Essentially because mangoes like warm and tropical we need to make sure they get as much warm and tropical along the way even at local distribution and especially when it’s cold at the local level. This isn’t easy, but this truth is what offers the best overall quality so the more we try and make it happen; better mangoes and a better mango program.
This time of year it means in order to appease consumer demand and capture optimal flavor we need to change some internal systems: keeping temperatures between 53 -55 degrees through local distribution and even blanketing.
The mangoes are at a longer ripening phase currently because they are new crop and because they are all mostly being shocked by cold when they arrive into the USA. That means they are staying greener longer and often can show up on the shelves too green.

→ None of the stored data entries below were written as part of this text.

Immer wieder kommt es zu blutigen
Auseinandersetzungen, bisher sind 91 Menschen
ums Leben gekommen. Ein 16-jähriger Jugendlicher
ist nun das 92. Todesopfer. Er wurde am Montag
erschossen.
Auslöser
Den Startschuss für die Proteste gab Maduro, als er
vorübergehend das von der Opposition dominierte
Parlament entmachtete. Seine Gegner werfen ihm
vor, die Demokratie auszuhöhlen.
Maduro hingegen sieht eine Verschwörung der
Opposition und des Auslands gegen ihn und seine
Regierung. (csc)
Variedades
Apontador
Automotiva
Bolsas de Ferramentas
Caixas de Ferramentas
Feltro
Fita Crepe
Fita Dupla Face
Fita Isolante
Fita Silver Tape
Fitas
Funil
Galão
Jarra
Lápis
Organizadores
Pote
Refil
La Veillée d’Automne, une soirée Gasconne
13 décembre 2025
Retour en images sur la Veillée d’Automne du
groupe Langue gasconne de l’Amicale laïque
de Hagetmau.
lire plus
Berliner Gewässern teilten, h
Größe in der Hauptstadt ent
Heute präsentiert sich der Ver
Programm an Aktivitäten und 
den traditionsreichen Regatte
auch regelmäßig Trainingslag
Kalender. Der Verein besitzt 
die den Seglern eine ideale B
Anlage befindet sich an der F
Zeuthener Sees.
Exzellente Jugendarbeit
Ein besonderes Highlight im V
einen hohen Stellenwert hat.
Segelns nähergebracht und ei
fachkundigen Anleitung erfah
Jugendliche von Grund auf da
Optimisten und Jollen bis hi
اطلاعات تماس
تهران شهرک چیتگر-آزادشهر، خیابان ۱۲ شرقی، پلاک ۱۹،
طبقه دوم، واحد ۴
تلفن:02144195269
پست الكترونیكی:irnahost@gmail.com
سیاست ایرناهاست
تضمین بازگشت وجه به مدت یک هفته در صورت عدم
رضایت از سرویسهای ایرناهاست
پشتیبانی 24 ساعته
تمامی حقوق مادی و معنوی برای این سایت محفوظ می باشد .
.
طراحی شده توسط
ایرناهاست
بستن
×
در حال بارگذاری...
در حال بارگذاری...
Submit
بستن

This is a problem for consumers especially with the Ataulfo mango. Since Mexican mangoes (unlike Ecuador and Peru) are picked at high brix they should ripen fairly easily and consistently once they have some warmth. Blanketing, using produce blankets, is fairly common in organics with bananas and avocadoes and many Crespo Organic customers see success with this method, all season long. We are seeing it incorporated more and more at retail level where sales volumes of mangoes are high. This little warm boost goes a long way.
Coolers at the Retail Level
Coolers at retail level can be a real problem for mangoes this time of year and in general. Most of our retailers see optimal success when mangoes are stored out of coolers in a warmer back room (~55 degrees F). Mangoes should never be transported or stored below 50 degrees F. Ever.
Consumer Storage & Education
We have received good advice from many of our store level partners in that floor staff need to help spread the word and thus be educated themselves. Mangoes need to be stored outside of the refrigerator in an ambient temperature. Once mangoes are brought into the consumers home, as long as they have warmth they should ripen at a moderate rate, the key is keeping them warm.
Ataulfo mangoes can only be eaten once fully ripe. If they are eaten green they have a bitter taste. It’s extremely important for floor staff or signage to reiterate this when ataulfos are greener a little longer than usual.
Placing mangoes in a paper bag at consumer level with a banana can also help mangoes ripen faster, the ethylene the banana gives off will help ripen the mango. This method, we find, differs from mass gassing and provides a better flavor for the consumer.
Peel them before refrigerating. Removing the peel prevents browning once refrigerated and is easier to handle without the peel if freezing is desired.
Point of Sale Educators
We of course have all the Point of Sale Educators you need for your mango displays. We will also be offering our (typically in store) retailer driven Mango Education Seminar via Zoom this April along with our annual Marketing Webinar.